Repeat exactly the lines below that lie between the line with "भामरागड: भटपार येथे" and the line with "Twoich danych osobowych", counting both of those lines as part of the answer.

------ Provided records ------

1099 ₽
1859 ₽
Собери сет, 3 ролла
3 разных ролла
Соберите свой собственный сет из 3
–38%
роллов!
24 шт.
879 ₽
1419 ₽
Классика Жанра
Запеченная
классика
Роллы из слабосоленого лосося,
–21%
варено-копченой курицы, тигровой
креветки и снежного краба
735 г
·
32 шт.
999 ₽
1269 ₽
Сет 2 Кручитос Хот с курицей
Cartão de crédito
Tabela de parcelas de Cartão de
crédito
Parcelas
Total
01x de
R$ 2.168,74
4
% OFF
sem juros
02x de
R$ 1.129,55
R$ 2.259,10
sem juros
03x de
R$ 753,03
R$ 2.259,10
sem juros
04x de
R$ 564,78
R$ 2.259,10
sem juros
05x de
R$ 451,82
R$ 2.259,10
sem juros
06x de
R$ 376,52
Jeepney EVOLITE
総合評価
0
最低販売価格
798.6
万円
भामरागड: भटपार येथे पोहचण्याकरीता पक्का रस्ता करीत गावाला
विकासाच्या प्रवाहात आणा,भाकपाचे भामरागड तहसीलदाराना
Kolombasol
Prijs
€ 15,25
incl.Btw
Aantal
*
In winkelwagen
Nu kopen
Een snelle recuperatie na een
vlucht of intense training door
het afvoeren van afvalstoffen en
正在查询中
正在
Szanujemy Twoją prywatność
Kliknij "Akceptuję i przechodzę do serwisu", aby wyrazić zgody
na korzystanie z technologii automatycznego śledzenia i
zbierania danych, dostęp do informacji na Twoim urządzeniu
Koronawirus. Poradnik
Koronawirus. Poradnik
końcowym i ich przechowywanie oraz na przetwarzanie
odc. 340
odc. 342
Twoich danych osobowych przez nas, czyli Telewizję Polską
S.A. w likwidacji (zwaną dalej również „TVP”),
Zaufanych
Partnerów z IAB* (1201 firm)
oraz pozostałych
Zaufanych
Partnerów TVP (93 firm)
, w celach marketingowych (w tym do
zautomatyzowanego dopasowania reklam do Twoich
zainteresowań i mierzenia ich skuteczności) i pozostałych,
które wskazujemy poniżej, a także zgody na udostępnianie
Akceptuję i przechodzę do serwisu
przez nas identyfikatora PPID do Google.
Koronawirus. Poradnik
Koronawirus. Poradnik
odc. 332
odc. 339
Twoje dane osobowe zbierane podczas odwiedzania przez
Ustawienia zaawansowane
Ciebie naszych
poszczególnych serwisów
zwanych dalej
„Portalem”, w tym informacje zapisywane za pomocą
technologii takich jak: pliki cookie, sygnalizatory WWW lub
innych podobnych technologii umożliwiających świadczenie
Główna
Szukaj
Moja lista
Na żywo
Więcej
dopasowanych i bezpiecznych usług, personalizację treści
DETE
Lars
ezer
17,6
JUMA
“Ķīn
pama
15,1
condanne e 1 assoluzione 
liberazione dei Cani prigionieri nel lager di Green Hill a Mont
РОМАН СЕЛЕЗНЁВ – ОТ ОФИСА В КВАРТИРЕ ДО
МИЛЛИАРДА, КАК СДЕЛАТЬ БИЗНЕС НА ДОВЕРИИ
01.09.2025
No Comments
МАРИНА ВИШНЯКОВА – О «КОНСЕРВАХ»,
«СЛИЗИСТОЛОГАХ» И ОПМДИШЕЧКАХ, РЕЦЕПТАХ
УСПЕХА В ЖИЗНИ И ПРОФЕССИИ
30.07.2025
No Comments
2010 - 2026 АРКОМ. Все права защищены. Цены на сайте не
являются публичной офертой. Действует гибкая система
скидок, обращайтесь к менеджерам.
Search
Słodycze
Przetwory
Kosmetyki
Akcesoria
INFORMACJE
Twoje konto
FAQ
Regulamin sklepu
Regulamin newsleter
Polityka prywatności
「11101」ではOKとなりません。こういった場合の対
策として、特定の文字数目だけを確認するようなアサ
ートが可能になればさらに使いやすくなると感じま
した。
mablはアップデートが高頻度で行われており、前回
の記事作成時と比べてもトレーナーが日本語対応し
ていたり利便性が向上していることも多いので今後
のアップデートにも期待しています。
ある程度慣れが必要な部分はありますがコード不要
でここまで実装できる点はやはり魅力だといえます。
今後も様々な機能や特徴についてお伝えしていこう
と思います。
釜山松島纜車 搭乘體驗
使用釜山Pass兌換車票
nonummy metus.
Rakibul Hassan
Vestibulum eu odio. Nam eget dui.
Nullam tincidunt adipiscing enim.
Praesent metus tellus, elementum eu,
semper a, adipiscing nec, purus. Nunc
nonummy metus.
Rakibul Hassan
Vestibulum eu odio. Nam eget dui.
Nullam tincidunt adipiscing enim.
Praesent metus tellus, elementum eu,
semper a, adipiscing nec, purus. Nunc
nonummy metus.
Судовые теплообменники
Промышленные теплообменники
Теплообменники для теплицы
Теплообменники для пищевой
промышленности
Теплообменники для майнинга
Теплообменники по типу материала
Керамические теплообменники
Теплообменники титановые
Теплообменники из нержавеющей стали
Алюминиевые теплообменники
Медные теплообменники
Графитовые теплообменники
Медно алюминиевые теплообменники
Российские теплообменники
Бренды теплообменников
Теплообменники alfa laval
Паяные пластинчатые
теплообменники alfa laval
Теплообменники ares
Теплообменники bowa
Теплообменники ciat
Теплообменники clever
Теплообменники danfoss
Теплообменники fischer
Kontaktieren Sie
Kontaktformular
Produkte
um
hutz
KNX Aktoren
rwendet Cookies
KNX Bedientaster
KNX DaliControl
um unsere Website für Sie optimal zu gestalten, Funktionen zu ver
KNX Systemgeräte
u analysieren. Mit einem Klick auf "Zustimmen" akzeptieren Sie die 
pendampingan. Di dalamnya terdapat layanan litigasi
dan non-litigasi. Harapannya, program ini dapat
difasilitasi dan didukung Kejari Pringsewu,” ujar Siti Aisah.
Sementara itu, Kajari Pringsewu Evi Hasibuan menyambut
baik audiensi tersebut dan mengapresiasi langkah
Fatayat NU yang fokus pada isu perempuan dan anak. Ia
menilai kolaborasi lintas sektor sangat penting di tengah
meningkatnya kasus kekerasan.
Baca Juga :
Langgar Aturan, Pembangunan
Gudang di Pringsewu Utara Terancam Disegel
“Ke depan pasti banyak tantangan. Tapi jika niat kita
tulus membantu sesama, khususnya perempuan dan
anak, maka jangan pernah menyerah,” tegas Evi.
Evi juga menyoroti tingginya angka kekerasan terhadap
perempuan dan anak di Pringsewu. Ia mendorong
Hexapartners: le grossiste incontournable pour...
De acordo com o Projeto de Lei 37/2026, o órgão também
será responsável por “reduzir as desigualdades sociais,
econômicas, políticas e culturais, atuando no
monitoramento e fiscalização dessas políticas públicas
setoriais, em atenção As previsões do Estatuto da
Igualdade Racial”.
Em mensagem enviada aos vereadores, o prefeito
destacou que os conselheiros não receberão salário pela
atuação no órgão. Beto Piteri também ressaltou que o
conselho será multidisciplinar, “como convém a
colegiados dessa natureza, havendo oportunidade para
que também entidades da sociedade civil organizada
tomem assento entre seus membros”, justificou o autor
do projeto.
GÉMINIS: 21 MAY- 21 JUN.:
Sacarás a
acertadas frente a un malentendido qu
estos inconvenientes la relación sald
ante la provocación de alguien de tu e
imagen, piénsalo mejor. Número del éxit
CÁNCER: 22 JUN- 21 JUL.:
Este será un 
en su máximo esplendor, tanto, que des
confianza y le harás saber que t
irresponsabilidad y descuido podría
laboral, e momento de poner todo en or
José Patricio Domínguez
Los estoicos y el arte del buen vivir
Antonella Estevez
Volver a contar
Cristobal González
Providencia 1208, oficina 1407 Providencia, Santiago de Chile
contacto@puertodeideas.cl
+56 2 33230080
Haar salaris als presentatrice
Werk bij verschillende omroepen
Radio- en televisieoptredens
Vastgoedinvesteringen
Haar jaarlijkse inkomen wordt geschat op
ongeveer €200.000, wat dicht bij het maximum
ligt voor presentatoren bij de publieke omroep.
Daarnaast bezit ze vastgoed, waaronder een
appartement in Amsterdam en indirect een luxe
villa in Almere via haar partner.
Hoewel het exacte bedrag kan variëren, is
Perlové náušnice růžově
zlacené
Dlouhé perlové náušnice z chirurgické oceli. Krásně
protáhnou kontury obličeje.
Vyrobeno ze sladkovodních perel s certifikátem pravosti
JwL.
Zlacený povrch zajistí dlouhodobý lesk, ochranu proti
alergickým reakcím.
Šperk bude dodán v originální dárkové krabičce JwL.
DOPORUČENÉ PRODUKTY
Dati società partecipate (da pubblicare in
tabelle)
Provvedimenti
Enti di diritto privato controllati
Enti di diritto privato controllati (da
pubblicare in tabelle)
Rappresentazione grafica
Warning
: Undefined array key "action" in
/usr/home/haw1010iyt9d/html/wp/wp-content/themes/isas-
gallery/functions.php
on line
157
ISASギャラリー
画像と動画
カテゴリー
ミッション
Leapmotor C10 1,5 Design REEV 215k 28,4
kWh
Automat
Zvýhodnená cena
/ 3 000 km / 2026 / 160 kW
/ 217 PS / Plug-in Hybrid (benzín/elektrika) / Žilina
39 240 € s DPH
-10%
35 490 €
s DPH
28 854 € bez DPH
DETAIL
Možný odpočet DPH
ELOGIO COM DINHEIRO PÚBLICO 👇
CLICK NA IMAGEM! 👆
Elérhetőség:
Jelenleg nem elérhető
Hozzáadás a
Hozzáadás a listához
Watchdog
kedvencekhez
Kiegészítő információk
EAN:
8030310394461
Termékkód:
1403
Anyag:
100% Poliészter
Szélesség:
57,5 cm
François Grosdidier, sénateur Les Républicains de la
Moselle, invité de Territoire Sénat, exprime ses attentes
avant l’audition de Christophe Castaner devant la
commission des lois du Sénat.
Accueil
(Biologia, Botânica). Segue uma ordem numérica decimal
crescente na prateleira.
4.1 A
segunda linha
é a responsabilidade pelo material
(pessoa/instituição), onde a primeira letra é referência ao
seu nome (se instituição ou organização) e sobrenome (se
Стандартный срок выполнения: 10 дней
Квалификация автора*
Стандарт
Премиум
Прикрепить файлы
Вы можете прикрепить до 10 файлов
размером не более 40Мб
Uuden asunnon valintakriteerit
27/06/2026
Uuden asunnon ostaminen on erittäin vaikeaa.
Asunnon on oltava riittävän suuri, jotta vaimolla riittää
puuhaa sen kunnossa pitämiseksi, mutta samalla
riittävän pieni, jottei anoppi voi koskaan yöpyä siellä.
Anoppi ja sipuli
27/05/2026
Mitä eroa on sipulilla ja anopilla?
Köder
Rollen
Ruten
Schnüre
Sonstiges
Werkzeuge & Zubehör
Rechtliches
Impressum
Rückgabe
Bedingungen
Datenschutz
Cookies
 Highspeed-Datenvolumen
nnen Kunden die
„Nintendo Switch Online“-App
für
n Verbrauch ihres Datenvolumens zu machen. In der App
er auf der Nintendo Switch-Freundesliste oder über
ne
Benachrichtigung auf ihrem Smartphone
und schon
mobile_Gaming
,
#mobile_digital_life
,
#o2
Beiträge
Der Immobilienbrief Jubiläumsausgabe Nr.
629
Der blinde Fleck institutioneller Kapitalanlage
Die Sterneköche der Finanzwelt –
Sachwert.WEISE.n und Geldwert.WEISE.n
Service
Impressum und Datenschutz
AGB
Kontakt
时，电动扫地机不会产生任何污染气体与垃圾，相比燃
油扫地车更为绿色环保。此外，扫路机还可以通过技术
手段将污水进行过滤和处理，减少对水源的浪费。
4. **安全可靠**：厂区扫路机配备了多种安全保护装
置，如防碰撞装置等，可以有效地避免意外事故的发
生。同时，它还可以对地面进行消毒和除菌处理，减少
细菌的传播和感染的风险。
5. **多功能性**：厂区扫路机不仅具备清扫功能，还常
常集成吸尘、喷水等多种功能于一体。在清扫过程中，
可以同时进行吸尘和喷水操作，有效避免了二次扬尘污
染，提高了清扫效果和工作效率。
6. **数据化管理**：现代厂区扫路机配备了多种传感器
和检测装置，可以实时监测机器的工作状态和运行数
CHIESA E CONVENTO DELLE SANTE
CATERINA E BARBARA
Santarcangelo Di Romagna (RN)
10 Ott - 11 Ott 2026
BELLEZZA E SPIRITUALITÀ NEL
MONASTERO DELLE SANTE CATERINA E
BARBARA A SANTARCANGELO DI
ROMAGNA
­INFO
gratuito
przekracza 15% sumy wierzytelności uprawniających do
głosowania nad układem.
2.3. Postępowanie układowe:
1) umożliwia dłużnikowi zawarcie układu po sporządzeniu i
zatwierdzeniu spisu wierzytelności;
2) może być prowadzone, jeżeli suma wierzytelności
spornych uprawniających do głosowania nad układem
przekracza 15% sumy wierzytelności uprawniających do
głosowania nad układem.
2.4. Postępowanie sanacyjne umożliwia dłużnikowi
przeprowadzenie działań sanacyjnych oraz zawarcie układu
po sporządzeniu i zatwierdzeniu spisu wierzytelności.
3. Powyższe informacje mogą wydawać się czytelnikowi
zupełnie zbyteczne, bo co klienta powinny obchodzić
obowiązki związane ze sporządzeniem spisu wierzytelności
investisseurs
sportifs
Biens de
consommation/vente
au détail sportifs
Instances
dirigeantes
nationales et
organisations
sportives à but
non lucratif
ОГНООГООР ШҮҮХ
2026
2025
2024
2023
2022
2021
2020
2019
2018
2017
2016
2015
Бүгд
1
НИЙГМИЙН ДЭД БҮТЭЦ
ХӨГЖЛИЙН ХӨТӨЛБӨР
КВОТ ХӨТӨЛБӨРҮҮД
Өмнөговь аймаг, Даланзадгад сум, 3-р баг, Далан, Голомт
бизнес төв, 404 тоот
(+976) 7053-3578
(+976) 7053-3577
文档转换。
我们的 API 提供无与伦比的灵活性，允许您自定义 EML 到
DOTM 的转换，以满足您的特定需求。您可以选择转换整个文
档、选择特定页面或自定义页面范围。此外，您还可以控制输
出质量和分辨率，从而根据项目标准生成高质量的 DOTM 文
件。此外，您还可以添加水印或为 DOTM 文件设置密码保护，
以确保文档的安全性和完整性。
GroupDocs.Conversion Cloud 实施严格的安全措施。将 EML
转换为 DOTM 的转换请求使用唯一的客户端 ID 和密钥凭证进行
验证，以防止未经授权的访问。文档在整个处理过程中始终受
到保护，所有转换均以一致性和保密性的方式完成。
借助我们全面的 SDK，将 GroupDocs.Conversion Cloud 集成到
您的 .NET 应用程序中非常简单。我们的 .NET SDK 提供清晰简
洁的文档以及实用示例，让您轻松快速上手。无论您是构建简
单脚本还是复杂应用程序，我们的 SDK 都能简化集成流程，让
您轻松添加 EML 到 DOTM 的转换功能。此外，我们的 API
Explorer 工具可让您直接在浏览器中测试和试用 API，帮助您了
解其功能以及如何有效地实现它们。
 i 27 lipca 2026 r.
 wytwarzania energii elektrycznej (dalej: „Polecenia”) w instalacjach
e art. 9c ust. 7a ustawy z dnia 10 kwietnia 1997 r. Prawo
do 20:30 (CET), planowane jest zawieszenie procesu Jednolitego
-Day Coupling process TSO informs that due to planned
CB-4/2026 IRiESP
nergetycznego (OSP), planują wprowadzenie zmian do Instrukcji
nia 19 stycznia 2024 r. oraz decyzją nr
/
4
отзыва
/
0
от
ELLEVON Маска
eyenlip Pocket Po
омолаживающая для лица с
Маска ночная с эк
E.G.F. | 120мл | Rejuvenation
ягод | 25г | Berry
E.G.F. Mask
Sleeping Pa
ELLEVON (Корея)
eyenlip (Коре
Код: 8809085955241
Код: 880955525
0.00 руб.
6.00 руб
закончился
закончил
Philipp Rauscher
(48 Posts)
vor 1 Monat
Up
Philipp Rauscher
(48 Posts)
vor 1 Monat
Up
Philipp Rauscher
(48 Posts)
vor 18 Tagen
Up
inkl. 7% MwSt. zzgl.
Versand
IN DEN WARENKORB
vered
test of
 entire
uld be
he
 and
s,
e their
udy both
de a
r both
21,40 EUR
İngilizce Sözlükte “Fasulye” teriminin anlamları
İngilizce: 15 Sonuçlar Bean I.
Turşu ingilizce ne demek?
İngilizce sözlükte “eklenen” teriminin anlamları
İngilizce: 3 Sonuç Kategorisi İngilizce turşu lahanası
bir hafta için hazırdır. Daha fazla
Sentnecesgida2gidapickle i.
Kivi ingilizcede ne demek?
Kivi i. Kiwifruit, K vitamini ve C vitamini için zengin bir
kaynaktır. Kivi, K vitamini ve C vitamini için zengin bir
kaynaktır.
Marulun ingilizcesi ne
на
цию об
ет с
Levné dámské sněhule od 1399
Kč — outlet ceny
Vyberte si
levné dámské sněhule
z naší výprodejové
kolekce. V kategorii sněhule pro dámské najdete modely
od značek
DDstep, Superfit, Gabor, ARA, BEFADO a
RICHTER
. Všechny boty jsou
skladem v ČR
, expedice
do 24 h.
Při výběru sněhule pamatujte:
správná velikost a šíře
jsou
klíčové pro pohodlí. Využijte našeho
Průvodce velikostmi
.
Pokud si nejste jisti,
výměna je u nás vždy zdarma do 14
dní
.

------

→ Result of this exercise
भामरागड: भटपार येथे पोहचण्याकरीता पक्का रस्ता करीत गावाला
विकासाच्या प्रवाहात आणा,भाकपाचे भामरागड तहसीलदाराना
Kolombasol
Prijs
€ 15,25
incl.Btw
Aantal
*
In winkelwagen
Nu kopen
Een snelle recuperatie na een
vlucht of intense training door
het afvoeren van afvalstoffen en
正在查询中
正在
Szanujemy Twoją prywatność
Kliknij "Akceptuję i przechodzę do serwisu", aby wyrazić zgody
na korzystanie z technologii automatycznego śledzenia i
zbierania danych, dostęp do informacji na Twoim urządzeniu
Koronawirus. Poradnik
Koronawirus. Poradnik
końcowym i ich przechowywanie oraz na przetwarzanie
odc. 340
odc. 342
Twoich danych osobowych przez nas, czyli Telewizję Polską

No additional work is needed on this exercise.